**Goal of the exercise**: Please set down only the lines below starting with the line with "VOL. 29, NO. 1" and going on through the line with "Your email address will not be published.", verbatim and without pictures.

**The data**:
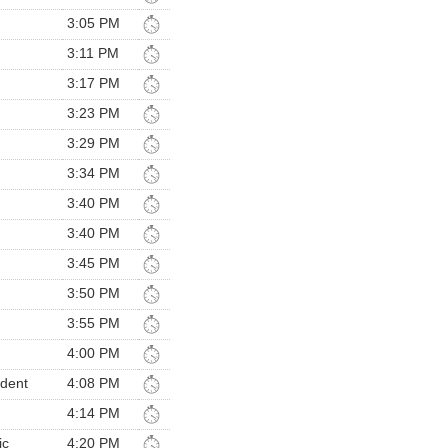
3:05 PM
3:11 PM
3:17 PM
3:23 PM
3:29 PM
3:34 PM
3:40 PM
3:40 PM
3:45 PM
3:50 PM
3:55 PM
4:00 PM
ndent
4:08 PM
4:14 PM
ic
4:20 PM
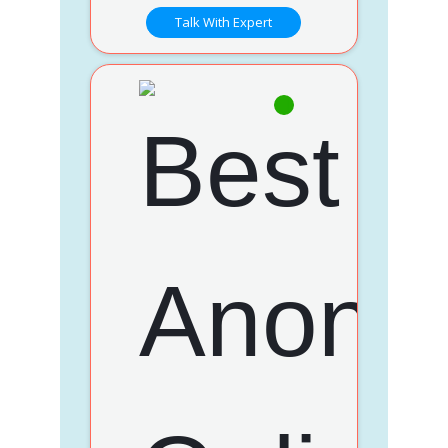
Talk With Expert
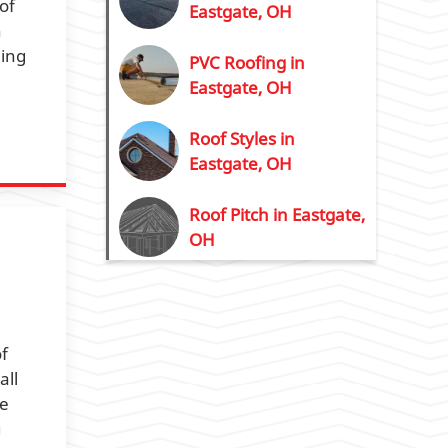
of
Eastgate, OH
n
eing
PVC Roofing in
Eastgate, OH
Roof Styles in
Eastgate, OH
Roof Pitch in Eastgate,
OH
of
all
te
u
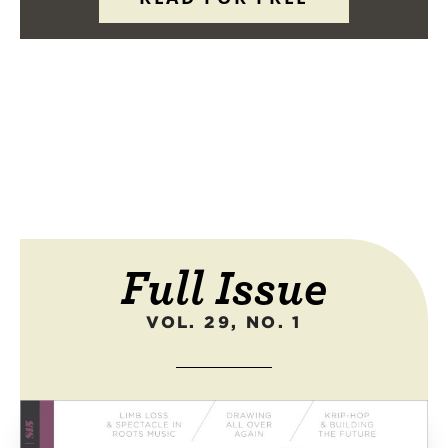
Full Issue
VOL. 29, NO. 1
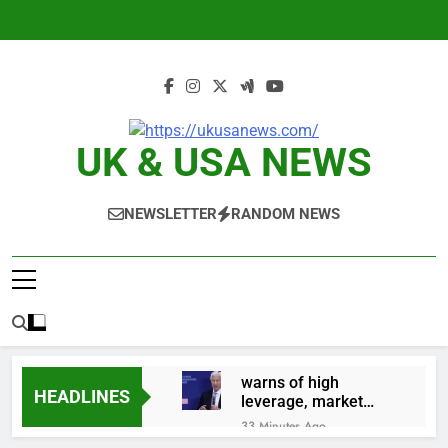
Skip
to
content
UK & USA NEWS
NEWSLETTER
RANDOM NEWS
warns of high
HEADLINES
leverage, market
disruption
33 Minutes Ago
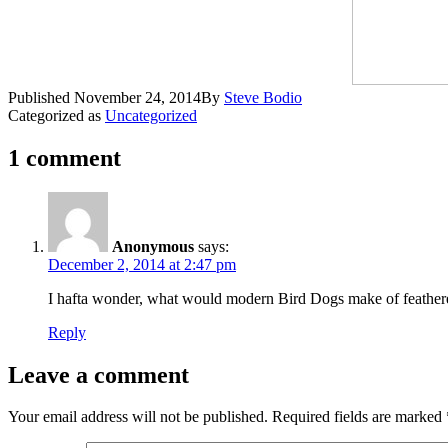
Published
November 24, 2014
By
Steve Bodio
Categorized as
Uncategorized
1 comment
Anonymous
says:
December 2, 2014 at 2:47 pm
I hafta wonder, what would modern Bird Dogs make of feather
Reply
Leave a comment
Your email address will not be published.
Required fields are marked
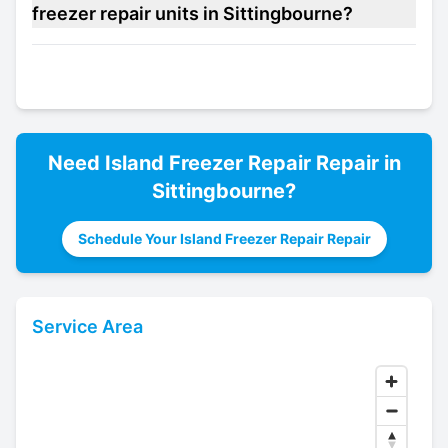
freezer repair units in Sittingbourne?
Need
Island Freezer Repair
Repair in
Sittingbourne
?
Schedule Your Island Freezer Repair Repair
Service Area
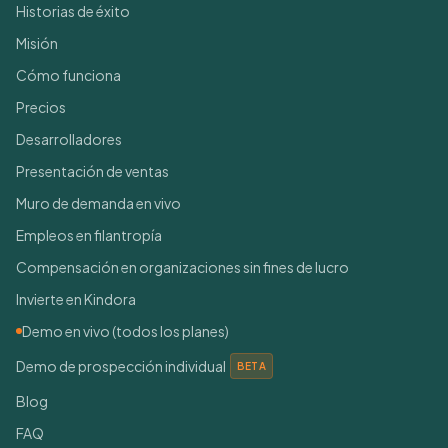
Historias de éxito
Misión
Cómo funciona
Precios
Desarrolladores
Presentación de ventas
Muro de demanda en vivo
Empleos en filantropía
Compensación en organizaciones sin fines de lucro
Invierte en Kindora
Demo en vivo (todos los planes)
Demo de prospección individual
BETA
Blog
FAQ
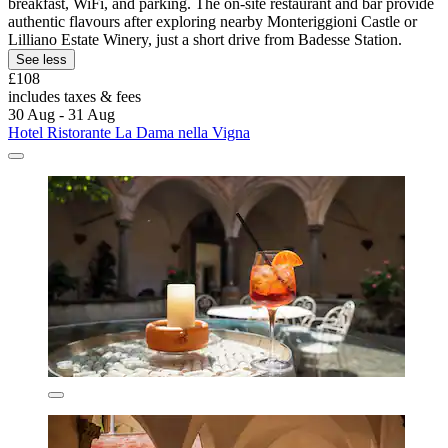
breakfast, WiFi, and parking. The on-site restaurant and bar provide
authentic flavours after exploring nearby Monteriggioni Castle or
Lilliano Estate Winery, just a short drive from Badesse Station.
See less
£108
includes taxes & fees
30 Aug - 31 Aug
Hotel Ristorante La Dama nella Vigna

**The answer**:
VOL. 29, NO. 1
Skip
to
content
UK & USA NEWS
NEWSLETTER
RANDOM NEWS
warns of high
HEADLINES
leverage, market
disruption
33 Minutes Ago
Published
November 24, 2014
By
Steve Bodio
Categorized as
Uncategorized
1 comment
Anonymous
says:
December 2, 2014 at 2:47 pm
I hafta wonder, what would modern Bird Dogs make of feather
Reply
Leave a comment
Your email address will not be published.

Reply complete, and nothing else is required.